I’m using GAI-Deployment-Toolkit-v2.0.8_qwen2.5-0.5b-1.5b-7b-v0.1on Genio 520.
When compiling generative part with MDLA_NUM=1 (correct for 1x MDLA5.3), the script runs quickly, maps tensors (curr_keys_0 to … , MTKEXT_FULLY_CONNECTED, SILU, etc.), then finishes without generating any .dla file for generative.
- With MDLA_NUM=4: Compile pass but inference outputs repetitive “!!!”.
How can I fix this to make generative compilation work with --num-mdla=1 on Genio 520?
Thanks a lot!
I tried running the ncc-tflite command directly while removing some of the flags from the original script to test, and I got the error as shown in the attached log.
While waiting for support from the community, I tried switching to LLaMA 3.2-1B and was able to successfully generate the DLA file. However, when deploying it on the device, I encountered the error shown below.
I would sincerely appreciate it if you could help me identify the cause of this issue and suggest how to resolve it. After fixing this problem, I plan to try the same workflow with Qwen 2.5 and will report the results back to you.
Thank you very much for your time and support. I really appreciate your help.
I would like to first align on the process you followed. During the DLA conversion stage, did you use the script provided in the toolkit compile directory, or did you manually convert the model using the ncc-tflite tool?
To avoid potential inference issues caused by missing compilation parameters, we strongly recommend using the official script provided in the toolkit for model conversion.
I’ve checked again and confirmed that I can successfully compile and run LLaMA 3.2. However, with Qwen 2.5, I’m still encountering the issue: “No .dla file generated when running compile_generative.sh”, even after applying the adjustments you suggested.

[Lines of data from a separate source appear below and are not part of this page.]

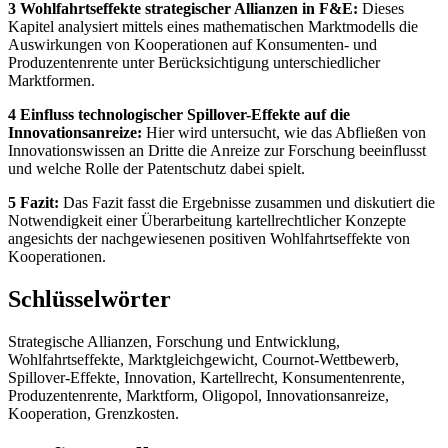
3 Wohlfahrtseffekte strategischer Allianzen in F&E:
Dieses
Kapitel analysiert mittels eines mathematischen Marktmodells die
Auswirkungen von Kooperationen auf Konsumenten- und
Produzentenrente unter Berücksichtigung unterschiedlicher
Marktformen.
4 Einfluss technologischer Spillover-Effekte auf die
Innovationsanreize:
Hier wird untersucht, wie das Abfließen von
Innovationswissen an Dritte die Anreize zur Forschung beeinflusst
und welche Rolle der Patentschutz dabei spielt.
5 Fazit:
Das Fazit fasst die Ergebnisse zusammen und diskutiert die
Notwendigkeit einer Überarbeitung kartellrechtlicher Konzepte
angesichts der nachgewiesenen positiven Wohlfahrtseffekte von
Kooperationen.
Schlüsselwörter
Strategische Allianzen, Forschung und Entwicklung,
Wohlfahrtseffekte, Marktgleichgewicht, Cournot-Wettbewerb,
Spillover-Effekte, Innovation, Kartellrecht, Konsumentenrente,
Produzentenrente, Marktform, Oligopol, Innovationsanreize,
Kooperation, Grenzkosten.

Here are the logs/images when running compile_generative.sh:
After running compile_generative.sh, it does not return any logs or generate any .dla file. This issue only occurs with compile_generative.sh, while compile_prompt_qwen2.5_0.5B_7B.sh still successfully generates .dla files and produces some log output such as:
(py38_test) bkav@bkav-Super-Server:~/Downloads/GAI_Toolkits/GAI-Deployment-Toolkit-v2.0.8_qwen2.5-0.5b-1.5b-7b-v0.1/compile$ ./compile_prompt_qwen2.5_0.5B_7B.sh
/home/bkav/Downloads/GAI_Toolkits/GAI-Deployment-Toolkit-v2.0.8_qwen2.5-0.5b-1.5b-7b-v0.1/post_training_quantize/tflite/Qwen2.5-7B-Instruct_asym4W_sym16A_Overall_hessian_wgt_opt_cum_layer_error_rotate_ortho_0_128t2048c/Qwen2.5-7B-Instruct_asym4W_sym16A_Overall_hessian_wgt_opt_cum_layer_error_rotate_ortho_0_7layer_128t2048c_2.tflite
/home/bkav/Downloads/SDK/Neuropilot_SDK/20250423_Neuron_SDK_v1.2517.03_neuron-8.0-release/neuron_sdk
WARNING: SMP is skipped since all backend targets are single-core or unknown.
WARNING: SMP is skipped since all backend targets are single-core or unknown.

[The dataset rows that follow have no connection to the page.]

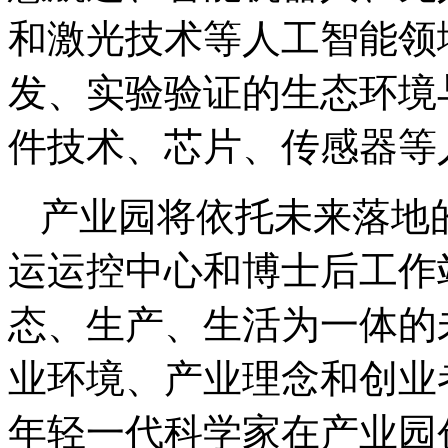
和激光技术等人工智能领
发、实验验证的生态环境
件技术、芯片、传感器等
产业园将依托未来落地
运运控中心和博士后工作
态、生产、生活为一体的
业环境、产业理念和创业
年轻一代科学家在产业园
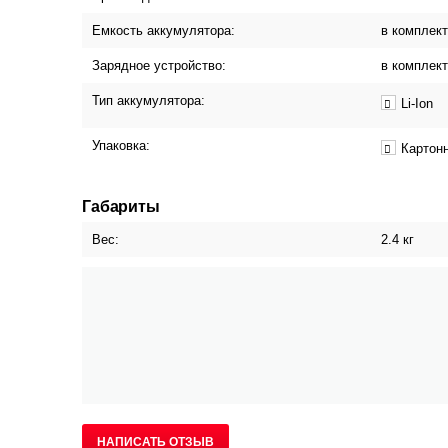
Емкость аккумулятора:
в комплект
Зарядное устройство:
в комплект
Тип аккумулятора:
Li-Ion
Упаковка:
Картонн
Габариты
Вес:
2.4 кг
НАПИСАТЬ ОТЗЫВ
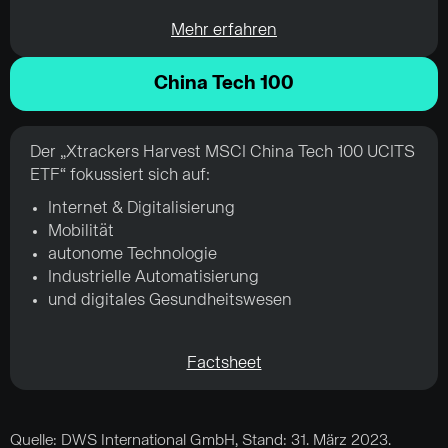
Mehr erfahren
China Tech 100
Der „Xtrackers Harvest MSCI China Tech 100 UCITS
ETF“ fokussiert sich auf:
Internet & Digitalisierung
Mobilität
autonome Technologie
Industrielle Automatisierung
und digitales Gesundheitswesen
Factsheet
Quelle: DWS International GmbH, Stand: 31. März 2023.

WARNING: SMP is skipped since all backend targets are single-core or unknown.
WARNING: SMP is skipped since all backend targets are single-core or unknown.
WARNING: SMP is skipped since all backend targets are single-core or unknown.
Patch done!
WARNING: 16A4W FC signed input activation but not has 128 offset may cause the input value of sw workaround saturated.

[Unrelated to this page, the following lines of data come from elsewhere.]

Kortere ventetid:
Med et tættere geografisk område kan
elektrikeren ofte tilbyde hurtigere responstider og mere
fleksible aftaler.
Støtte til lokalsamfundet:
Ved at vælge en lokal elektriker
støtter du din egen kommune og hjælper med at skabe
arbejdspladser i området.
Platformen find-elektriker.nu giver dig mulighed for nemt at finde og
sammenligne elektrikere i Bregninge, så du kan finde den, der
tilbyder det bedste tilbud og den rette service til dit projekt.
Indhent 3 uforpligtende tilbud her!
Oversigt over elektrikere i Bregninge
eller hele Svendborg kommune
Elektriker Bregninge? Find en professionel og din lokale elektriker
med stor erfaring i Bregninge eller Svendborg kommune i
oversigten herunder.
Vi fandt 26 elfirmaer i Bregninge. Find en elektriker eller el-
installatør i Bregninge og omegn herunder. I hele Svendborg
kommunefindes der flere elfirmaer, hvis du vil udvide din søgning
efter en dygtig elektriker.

WARNING: 16A4W FC signed input activation but not has 128 offset may cause the input value of sw workaround saturated.
WARNING: 16A4W FC signed input activation but not has 128 offset may cause the input value of sw workaround saturated.
WARNING: 16A4W FC signed input activation but not has 128 offset may cause the input value of sw workaround saturated.
DRAM Usage:
Target Input Output Temp Static Code Total
[ 0]: MDLA 5.3 29M 2.6M 20M 781M 765K 834M
Total Memory:
DRAM: 834M + 0 (Shared) = 834M
L1: 256K
If it is Android you’re woking on, are you using libneuron.so in vendor partition ? or you’re using the library in SDK ? my understanding is that “shell” user in Android does NOT have the right to load libneuron.so in vendor partition, how do you solve this probelm ?
I’m currently working on Genio 520 (mt8189) with Android 15.
I haven’t tested with Qwen2.5 yet because I haven’t been able to successfully generate the DLA file. However, I was able to run Llama 3.2 successfully and previously encountered a similar issue as you.
Regarding libneuron.so, I initially placed it under the vendor partition, but my app (running as the shell user) was unable to load it due to access restrictions.
To resolve this, I moved the related files (including configs) to the /system_ext partition (e.g., /system_ext/llm_sdk/...). Although it is still a system partition, it does not have the same access restrictions as the vendor partition, so the app can load and run successfully.
So in my case, I am not loading libneuron.so from vendor, but instead using a setup under system_ext, which works for the shell user.
Where do you download neuropilot-sdk-basic-8.0.9-build20250611-001.tar.gz from ? I can find only neuropilot-sdk-basic-8.0.9-build20250611.tar.gz from NeuroPilot Online Documentation
are you using the one in neuropilot-sdk-basic-8.0.9-build20250611-001.tar.gz ? or the one in 20250423_Neuron_SDK_v1.2517.03_neuron-8.0-release.tar.gz ?